Amber Wagner: It is a huge blessing to be able to take my son with me around the world and show him different countries and cultures. And it’s been such a gift for my mom to experience that as well!! Life is short. No amount of money or “extraordinary” gigs will give you back the fleeting seconds with your child. I cannot tell you how many times I’ve wished for him to be an infant again … it goes so incredibly fast.

WMAG: What has been the most challenging?

Amber Wagner: Finding my footing as a mother … my desire to be the best mom to my son while providing a living for us and traveling for my career. It can be very overwhelming. But as time goes on, I gain more experience and perspective and shake off the little things that just don’t matter. All that is required of me is to love my boy and sing well.

Irene Roberts:The most challenging thing so far for this trip has been adjusting to the time zone.
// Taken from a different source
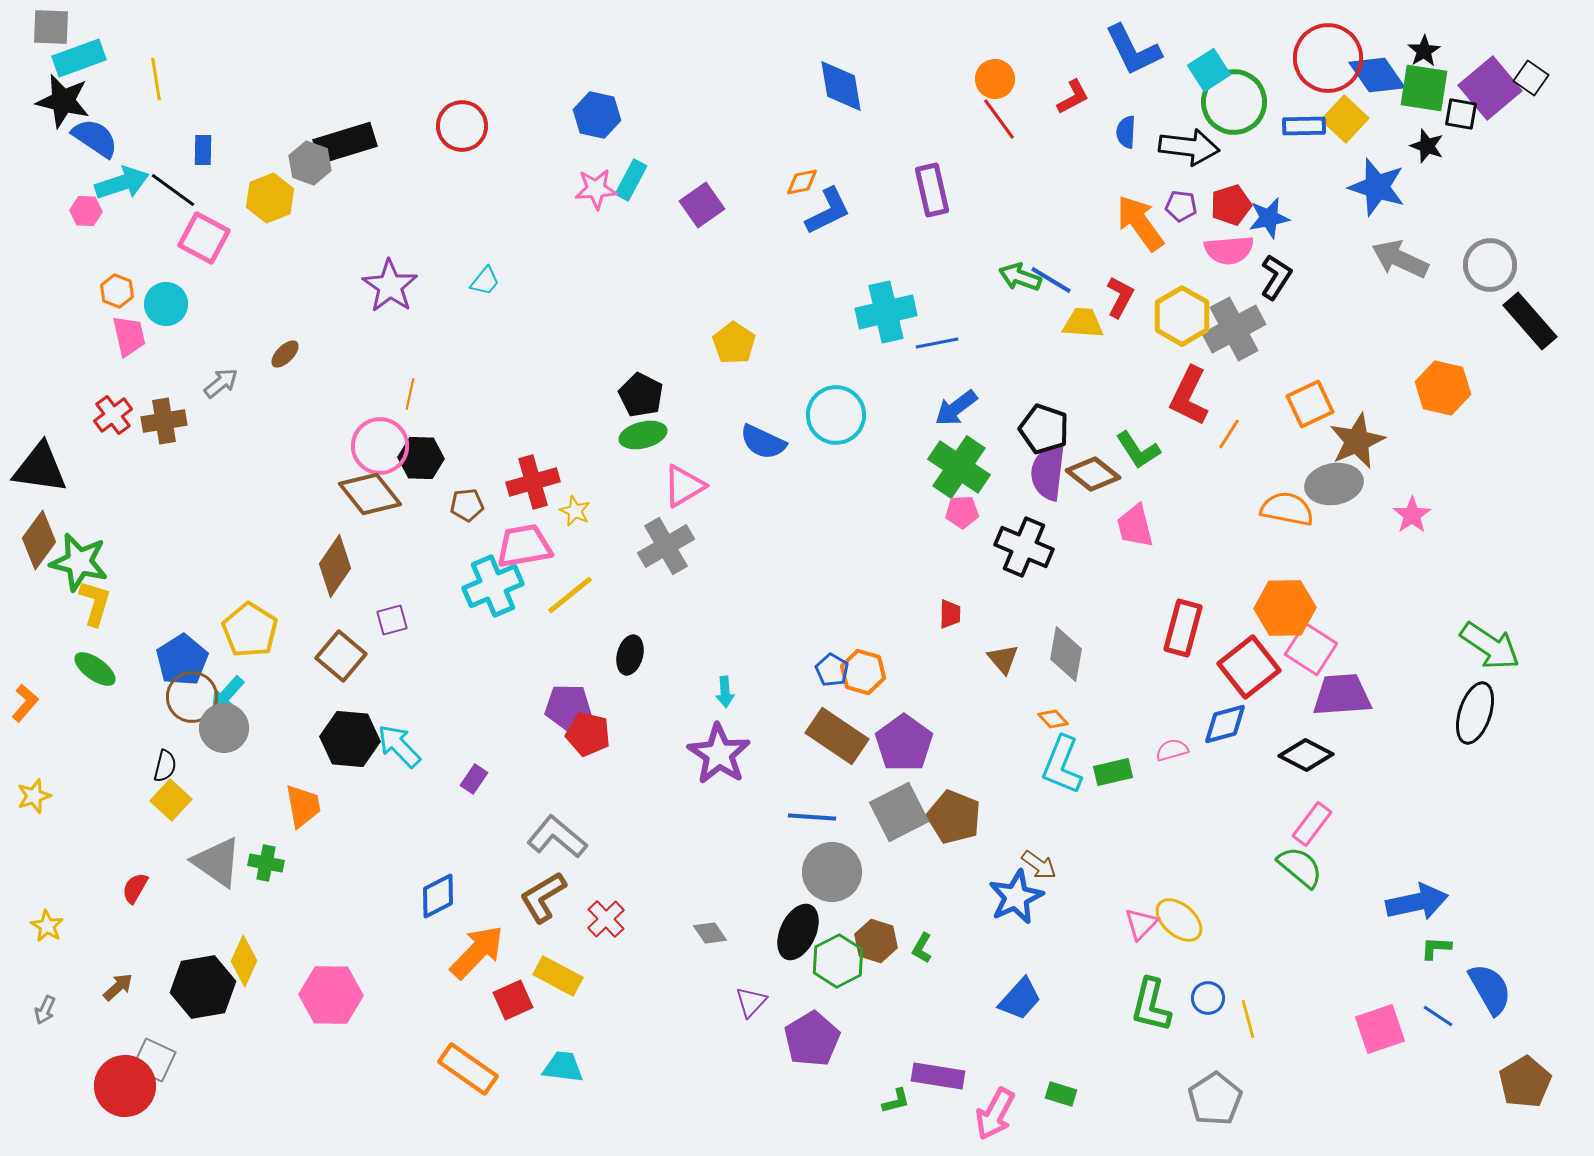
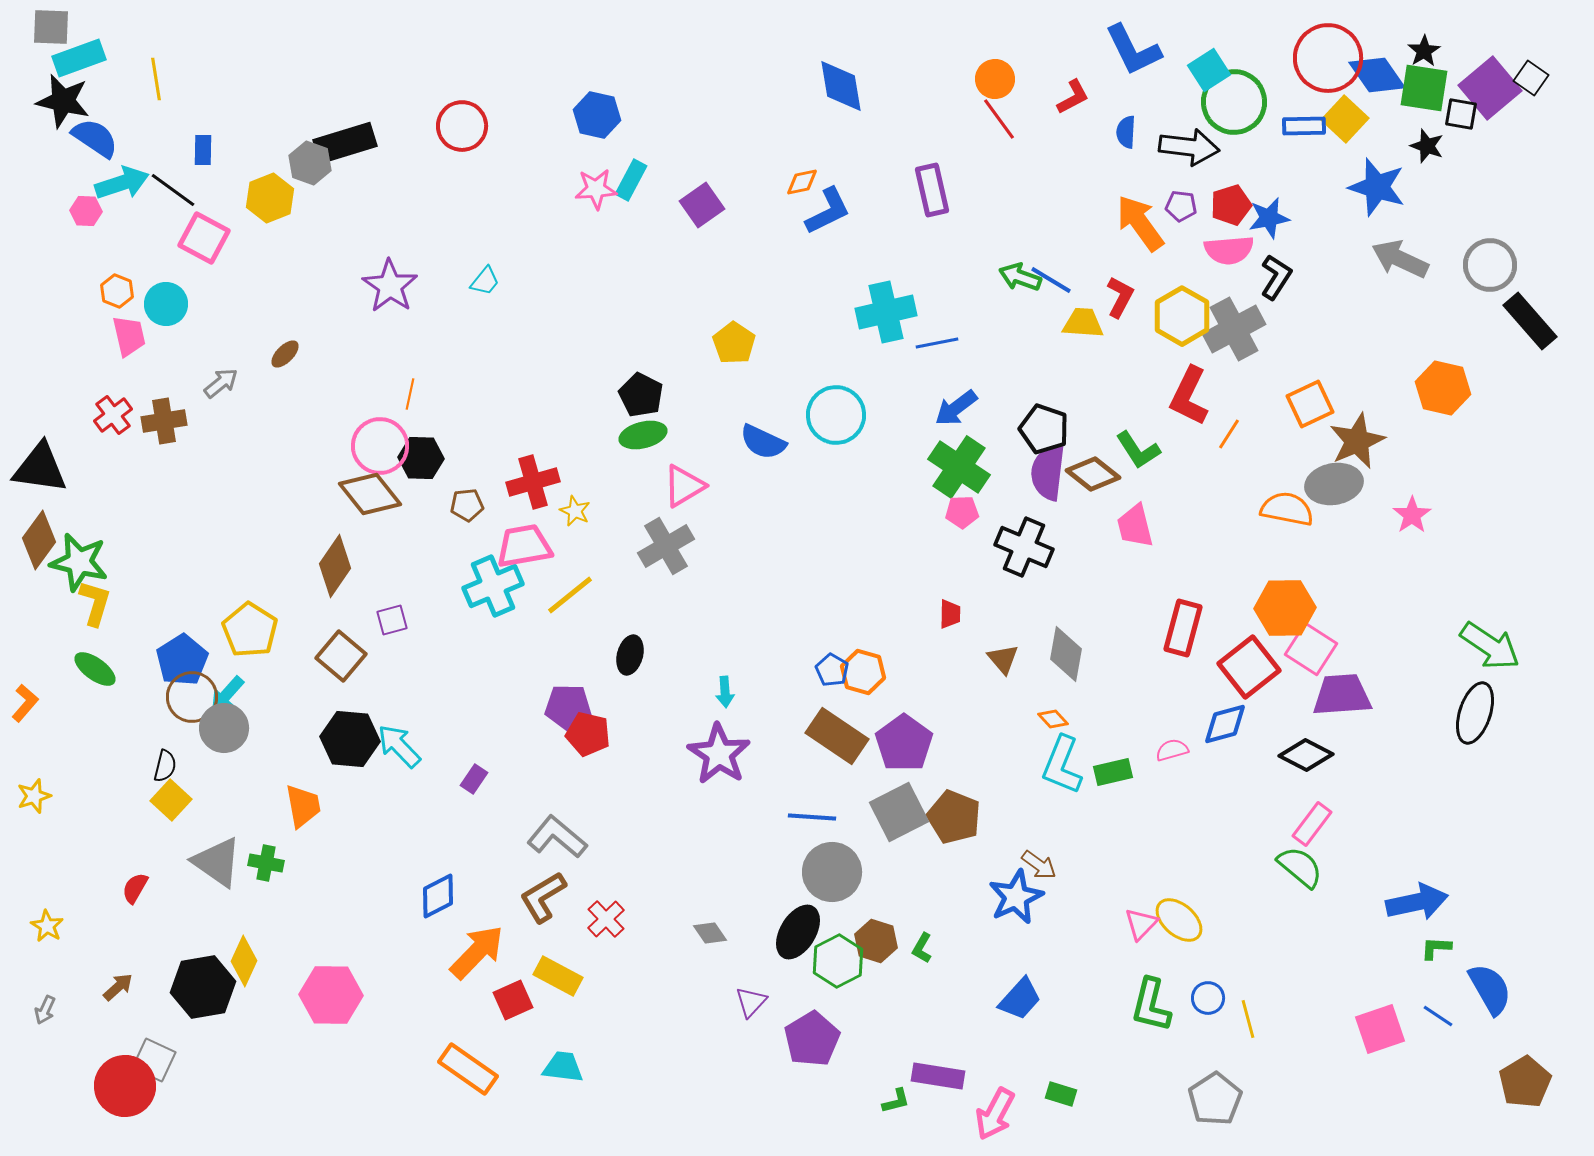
black ellipse at (798, 932): rotated 6 degrees clockwise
I was far busier doing several shows at a time in Berlin and was gone much of the day, so it is really nice to focus on one show here and still spend plenty of time with my son.

Opera moms’ hacks for work travel with kids

Must-Haves

Wendy Bryn Harmer: Crystal Light Energy – Grape Flavor

Irene Roberts: We found our babysitter on a website called sittercity that Amber Wagner actually led me to.

Quality Time

Wendy Bryn Harmer: The ONE piece of advice I have is to keep your phone in a separate room. I charge my phone in my bedroom, which is on a different floor than where I spend most of my time with my kids. I don’t answer emails and texts when I am with my children.

Keeping Kids Occupied

Wendy Bryn Harmer: Books! Also, we get zoo and museum passes everywhere we go. We have about four dozen memberships to museums around the world.

Getting Used to a New Environment

Wendy Bryn Harmer: Our children travel with their special stuffed animals, and they each have a blanket that they only use in bed. When the blanket comes out, no matter where we are in the world, its bedtime.

Irene Roberts: Bedtime in a new environment was stressful for the first few days on top of jetlag. My son and I were in London last week, and I brought his bedtime cuddle puppies and one of his sheets so it smelled like home. We did the same thing here and I think it helps. Plus keeping the same bedtime routine with bath and reading.